Golf has always been a staple and draw to the state of Florida. The year round sun and weather, plus the sprawling landscape has made it the perfect destination for golfers around the world for centuries. Routinely, Florida has been called the capital of the golf world. And if Florida really is that capital, well then the capital is thriving more now than arguably any time in the past.
A recent study shows that the game of golf has an $8.2 billion economic impact in Florida. That's more than amusement and theme parks like Disney, Epcot, Universal, and Bush Gardens (they bring in $5.4 billion annually), as well as medical equipment and supplies manufacturing ($6.5 billion). When you consider the indirect and induced activity driven by golf, that number goes up to right around $11 billion or just about the same as the other two most profitable ventures combined.
There are 1,183 golf courses in the state of Florida, stretching from the southern most parts of Miami to as far north as Jacksonville and everywhere in between on both coasts.

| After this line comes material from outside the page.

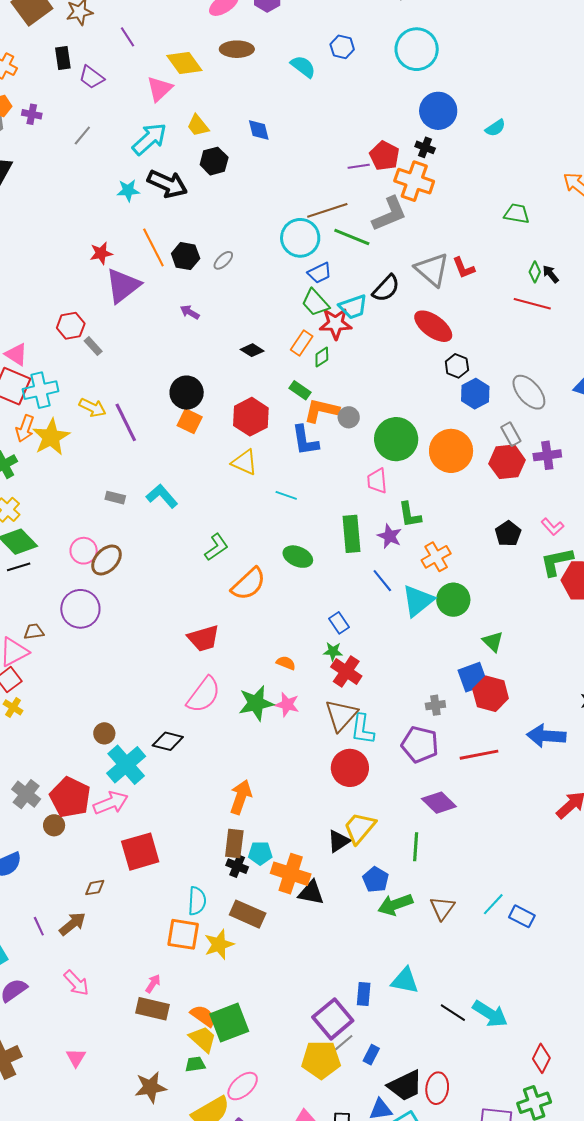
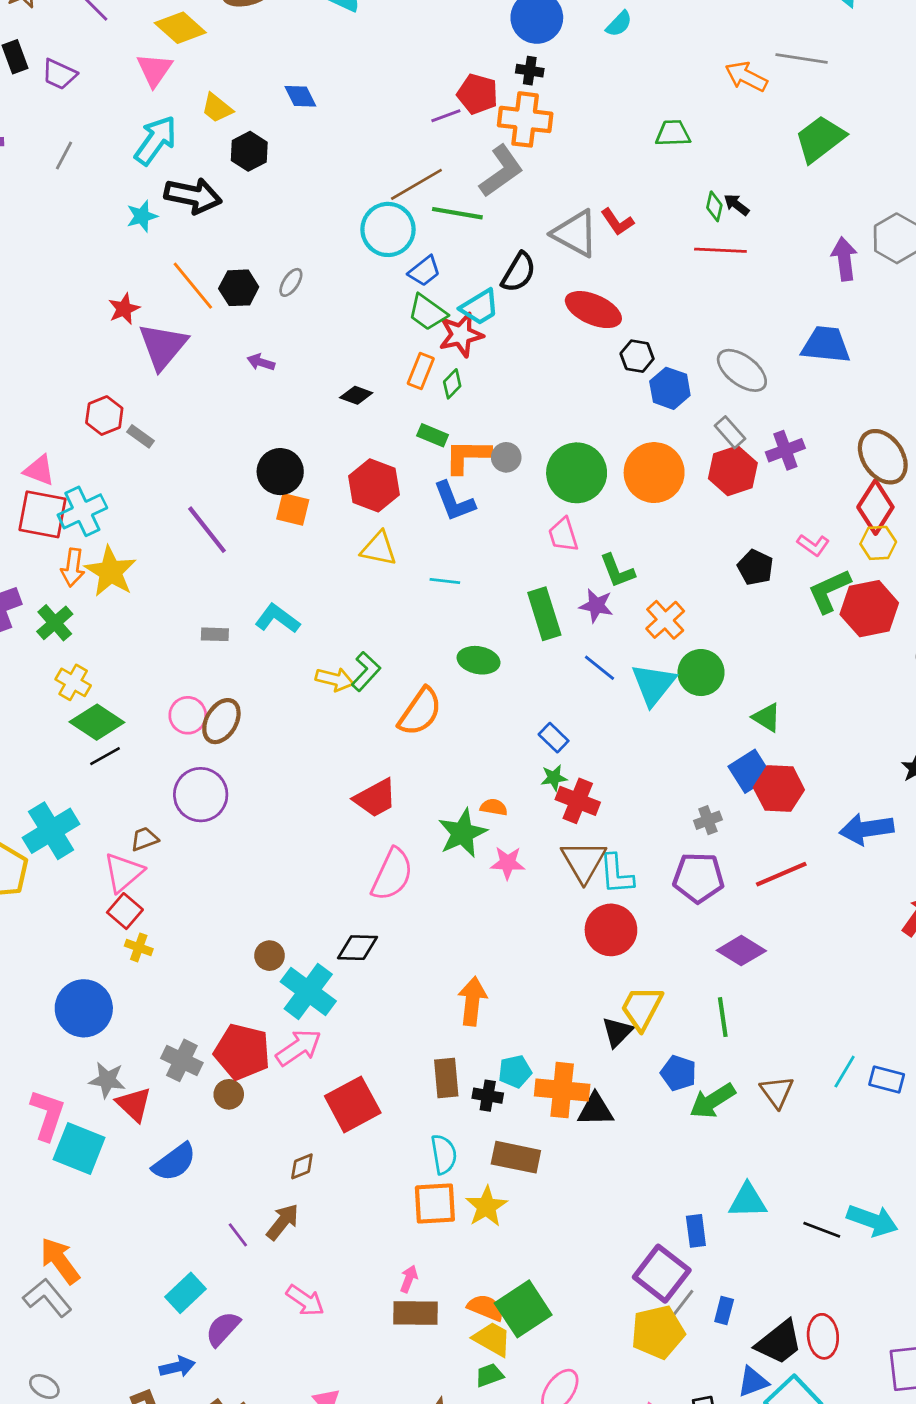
yellow arrow: (93, 408) -> (335, 679), moved
green star: (256, 703) -> (462, 833), moved
brown rectangle: (234, 844) -> (446, 1078), moved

That's over 21,000 golf holes, the most in any state in America. 1.6 million people in the state of Florida call themselves golfers, and the National Golf Foundation estimates that 40 million rounds of golf are played in Florida each year.
Some of the biggest professional golf events on the biggest tours are held in Florida. The PGA Tour holds five golf tournaments in Florida. The Honda Classic in Palm Beach Gardens, the WGC-Cadillac Championships at Doral, the Valspar Championship in Palm Harbor, and the Arnold Palmer Invitational in Orlando have become such a popular four week stretch that it is regularly referred to as the Florida Swing and attracts some of the top pros in the world. Later in the season, the PGA Tour holds their flagship event at TPC Sawgrass in the Jacksonville area.
The LPGA Tour holds an event in Florida every year. So does the Web.com Tour, they hold their final playoff event in Jacksonville. The Champions Tour has a mini Florida Swing of their own when they play in Boca Raton and Naples in consecutive weeks. There are also countless mini tours and mini tour events based out of the different cities in Florida.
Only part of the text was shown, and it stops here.